Vous devez vous demander comment je vais réussir à m’occuper ici ; en effet la première semaine était d’un insupportable ennui. Mais maintenant, je commence à m’y faire ; notre société s’est enrichie du frère de Mrs. Vernon, Reginald, un élégant jeune homme, qui me promet quelque amusement. Il y a quelque chose en lui qui m’intéresse, une sorte d’impertinence et de familiarité que je lui apprendrai à corriger. Il est gai, et semble intelligent, et lorsque je parviendrai à lui inspirer plus de respect pour moi qu’il n’y a été préparé par les bons offices de sa sœur, il fera un agréable flirt. C’est un grand plaisir que de parvenir à dominer un esprit insolent, et d’amener à reconnaître votre supériorité une personne qui a été prévenue contre vous. J’ai déjà commencé à le déconcerter par ma calme réserve, et ce sera mon objet de toujours rabaisser l’orgueil de ces De Courcy pleins de suffisance, de convaincre Mrs. Vernon que ses conseils fraternels ont été dispensés en vain, et de persuader Reginald qu’elle m’a scandaleusement calomniée. Ce projet aura au moins le mérite de m’amuser, et m’empêchera de trop penser à cette cruelle séparation d’avec vous et tous ceux que j’aime.
Bien à vous,
Susan Vernon.
LETTRE VIII
De Mrs. Vernon à Lady De Courcy
Churchhill.
Ma chère mère – Vous ne devez pas espérer le retour de Reginald avant quelque temps. Il souhaite que je vous dise que le beau temps l’incite à accepter l’invitation de Mr. Vernon à prolonger son séjour dans le Sussex, afin de faire quelques parties de chasse ensemble. Il compte envoyer chercher ses chevaux immédiatement, et il est impossible de dire quand vous pourrez le revoir dans le Kent. Je ne vous cacherai pas mes sentiments sur ce changement de ses plans, ma chère mère, même si je pense que vous ne devriez pas vous en ouvrir à mon père, car l’excessive attention qu’il porte à Reginald pourrait l’alarmer au point d’affecter sérieusement sa santé et sa tranquillité d’esprit. Lady Susan est sans aucun doute parvenue, en une quinzaine de jours, à se faire aimer de mon frère. Pour être claire, je suis persuadée que le prolongement de son séjour ici au-delà du terme initialement prévu, est tout autant dû à la fascination qu’il éprouve pour elle qu’au désir de chasser avec Mr. Vernon, et bien sûr je ne tire pas de la prolongation de la visite de mon frère le plaisir que je devrais normalement en attendre. Je suis véritablement choquée des artifices de cette femme sans principes : quelle meilleure preuve pourrait-on demander de ses dangereux talents que cette perversion du jugement de Reginald, qui était pourtant à son arrivée tellement prévenu contre elle ! Dans sa dernière lettre, Reginald m’a donné sur le comportement de Lady Susan à Langford quelques détails qu’il a obtenus d’un gentleman qui la connaît parfaitement, et en qui Reginald a toute confiance, et à vrai dire il y a là vraiment de quoi la prendre en horreur. Je suis sûre que lorsqu’il est arrivé, il voyait en elle la pire femme d’Angleterre, ne méritant ni délicatesse ni respect, et qu’il pensait qu’elle serait charmée des attentions de tout homme disposé à flirter avec elle.

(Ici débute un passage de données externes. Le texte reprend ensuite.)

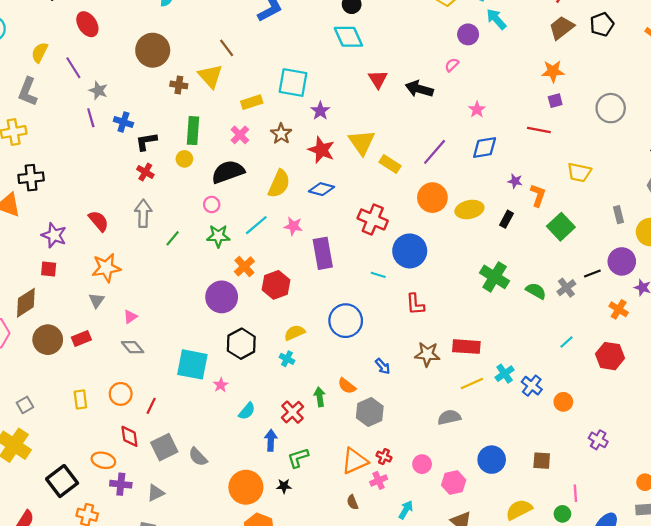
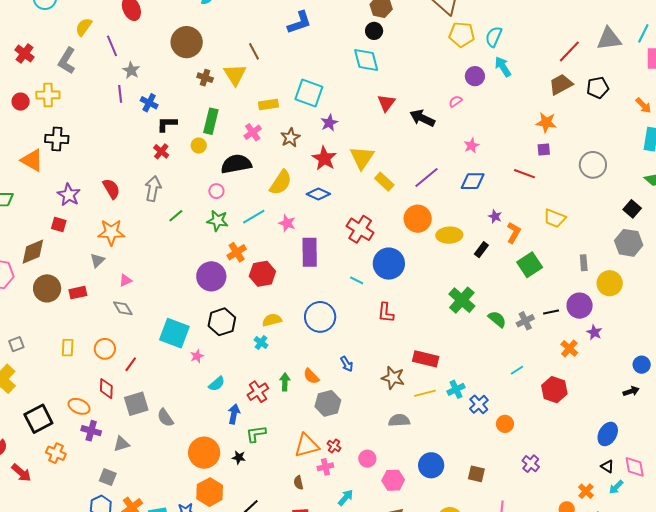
brown star: (427, 354) -> (393, 378), moved

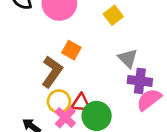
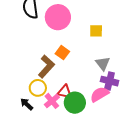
yellow square: (113, 15) -> (96, 31), turned 32
pink semicircle: (149, 100) -> (100, 94), moved
yellow circle: (59, 101) -> (38, 88), moved

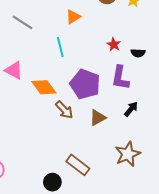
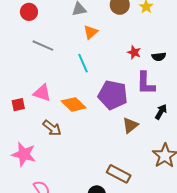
brown arrow: (64, 110) -> (52, 128), moved

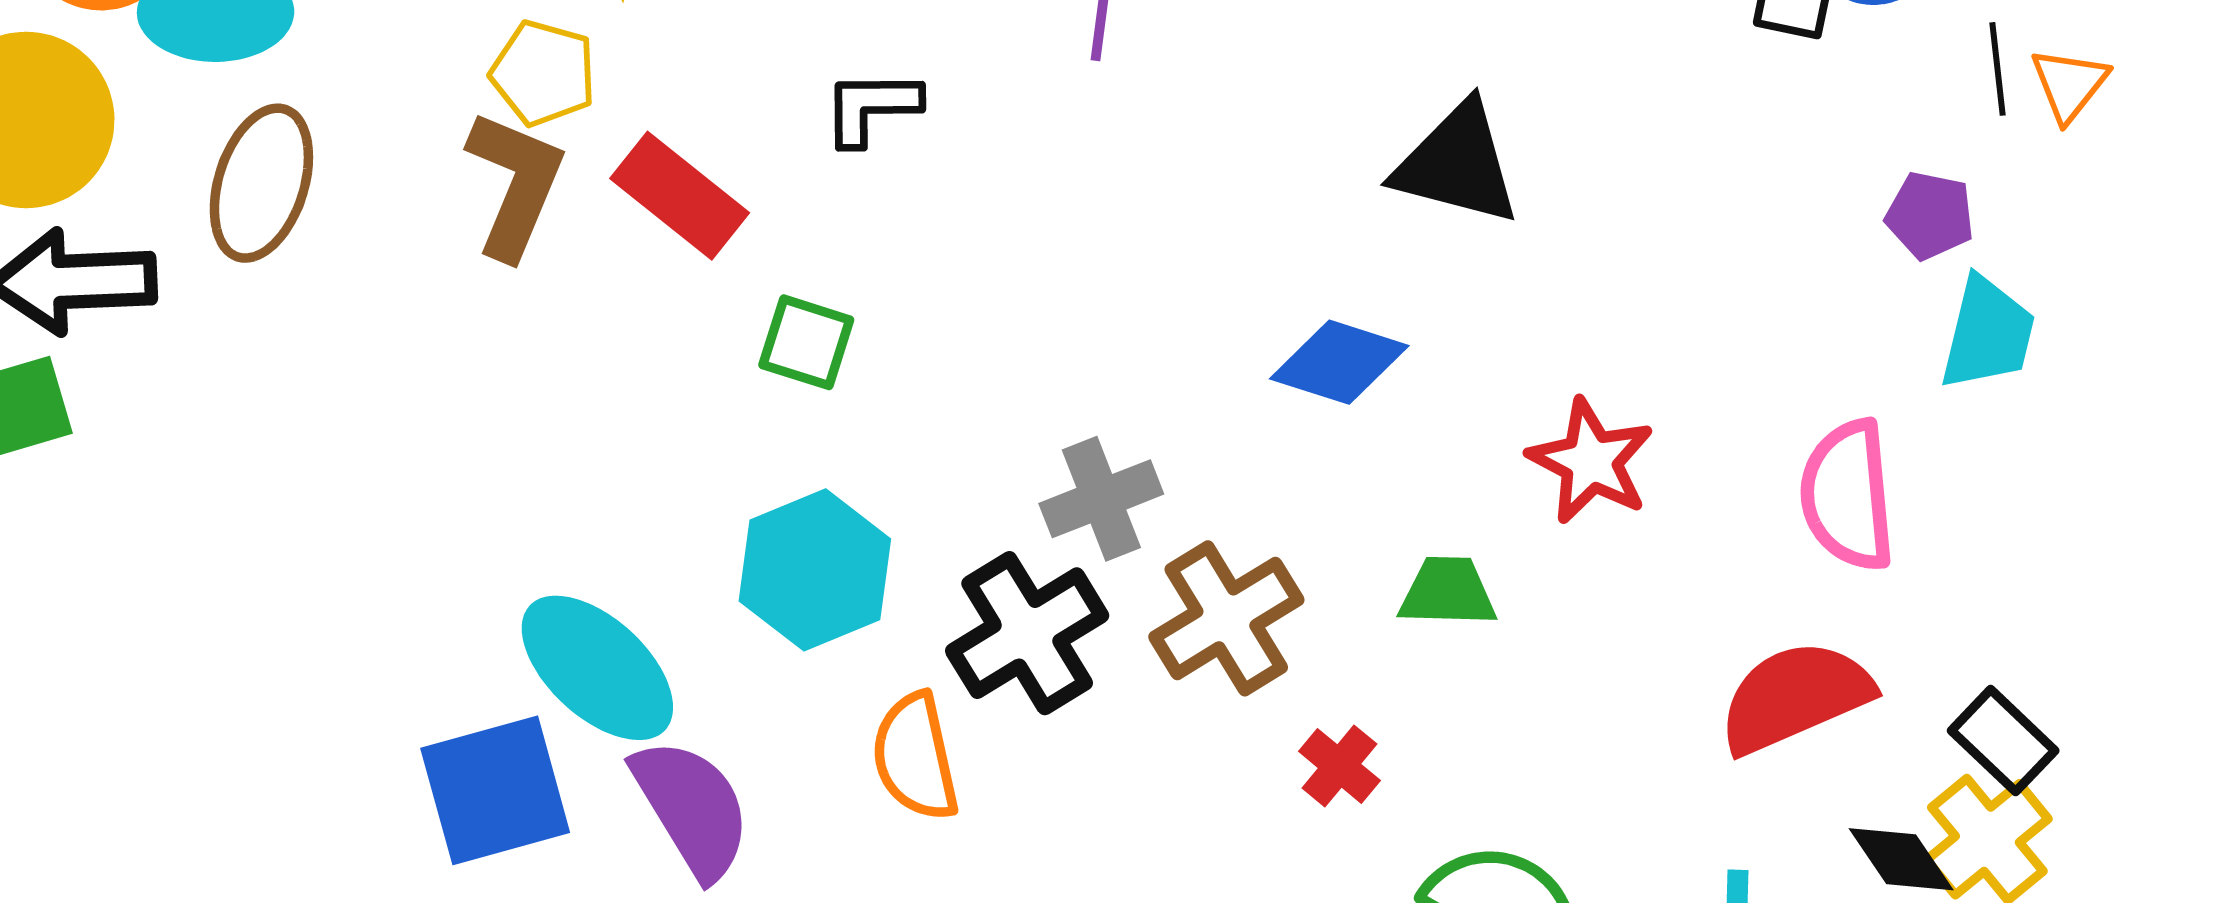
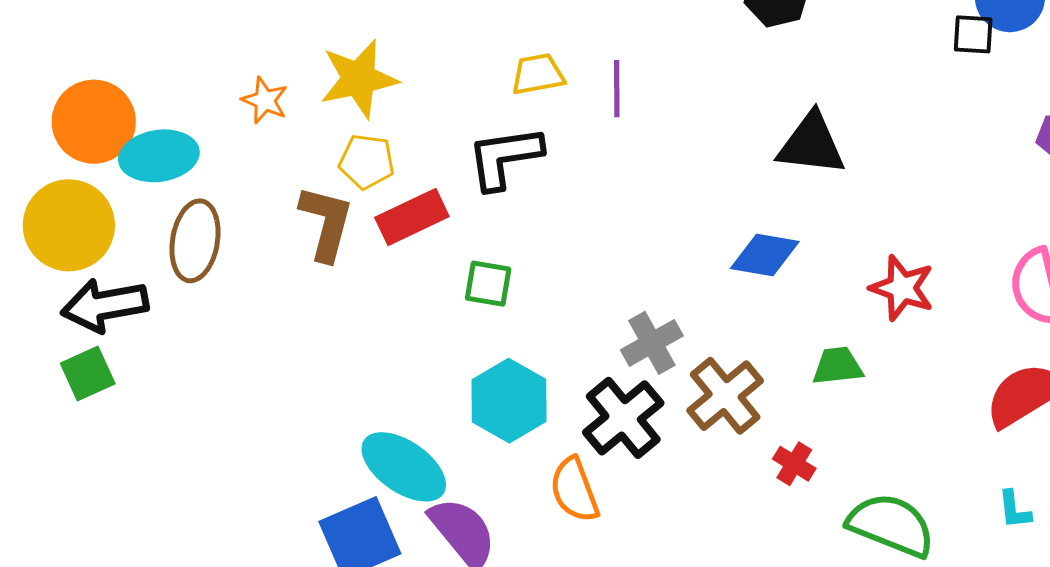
yellow pentagon: (543, 73) -> (367, 162), moved
black L-shape: (871, 107) -> (505, 157), size x1.5
red rectangle: (680, 196) -> (412, 217), turned -56

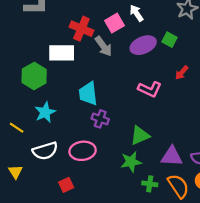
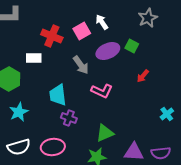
gray arrow: (103, 46) -> (81, 65), moved
white rectangle: (62, 53) -> (34, 58), size x0.7
pink L-shape: (150, 89) -> (102, 91), moved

Le comportement de Lady Susan, je le reconnais, était calculé pour réfuter une telle idée ; je n’y ai pas perçu la moindre inconvenance – aucune vanité, aucune prétention, aucune légèreté, et il faut reconnaître qu’elle est si charmante que je ne m’étonnerais pas qu’il soit sous son charme s’il n’avait rien su d’elle avant de faire sa rencontre en personne. Mais contre toute raison, contre toute évidence, qu’elle puisse lui plaire autant, voilà qui ne cesse de m’étonner. Son admiration pour elle dès le début était très forte, mais pas plus qu’il n’est naturel, et je ne m’étonne pas qu’il ait été frappé par sa douceur et la délicatesse de ses manières. Mais lorsqu’il parle d’elle maintenant, ce sont d’extraordinaires concerts de louanges, et hier il est allé jusqu’à dire qu’il pouvait facilement concevoir l’effet qu’un tel charme et de tels talents pouvaient avoir sur le cœur d’un homme. Et lorsqu’en réponse je déplorai son amoralité, il répondit que quelles qu’aient pu être ses erreurs, elles devaient être imputées aux lacunes de son éducation et à son mariage précoce, et que de toute façon elle était une femme formidable. Cette tendance à excuser son inconduite, ou à l’oublier, dans l’enthousiasme de l’admiration, me navre, et si je ne savais pas que Reginald peut toujours se considérer comme chez lui à Churchhill, au point de n’avoir pas besoin d’une invitation pour prolonger sa visite, je regretterais que Mr. Vernon le lui eût jamais proposé. Les intentions de Lady Susan ne sont bien sûr que de la pure coquetterie, ou un désir de susciter une admiration universelle. Je ne puis imaginer un instant qu’elle ait quoi que ce soit de plus sérieux en vue, mais je suis mortifiée de voir qu’un jeune homme de bon sens comme Reginald puisse être ainsi dupé par elle.
Je suis, etc.
Catherine Vernon.
LETTRE IX
De Mrs. Johnson à Lady Susan Vernon
Edward Street.
Ma très chère amie – je me félicite pour vous de l’arrivée de Mr. De Courcy, et je vous conseille fortement de l’épouser ; le domaine de son père est, nous le savons, considérable, et je suis sûre qu’il restera dans la famille. Sir Reginald est infirme, et ne restera pas bien longtemps en travers de votre chemin. J’ai entendu dire du bien du jeune homme, et même si aucun homme ne peut vraiment vous mériter, ma très chère Susan, Mr. De Courcy doit avoir quelque valeur. Mainwaring tempêtera bien sûr, mais vous savez l’apaiser, et de plus le sens de l’honneur le plus rigoureux ne saurait exiger de vous que vous attendiez que lui soit libre. J’ai vu Sir James, il est venu en ville quelques jours la semaine dernière, et nous a rendu visite à quelques reprises à Edward Street. Je lui ai parlé de vous et de votre fille, et il est si loin de vous avoir oubliées que je suis bien certaine qu’il épouserait l’une de vous deux avec grand plaisir. Je lui ai donné des espérances quant à la soumission de Frederica, et lui ai longuement exposé les progrès qu’elle faisait. Je l’ai grondé pour avoir flirté avec Maria Mainwaring ; il s’est défendu en me répondant qu’il ne s’agissait que d’un jeu, et nous avons tous deux bien ri de la déception qu’elle avait éprouvé. Finalement c’était très agréable. Il est toujours aussi sot.
Sincèrement vôtre,
Alicia.
LETTRE X
De Lady Susan Vernon à Mrs. Johnson
Churchhill.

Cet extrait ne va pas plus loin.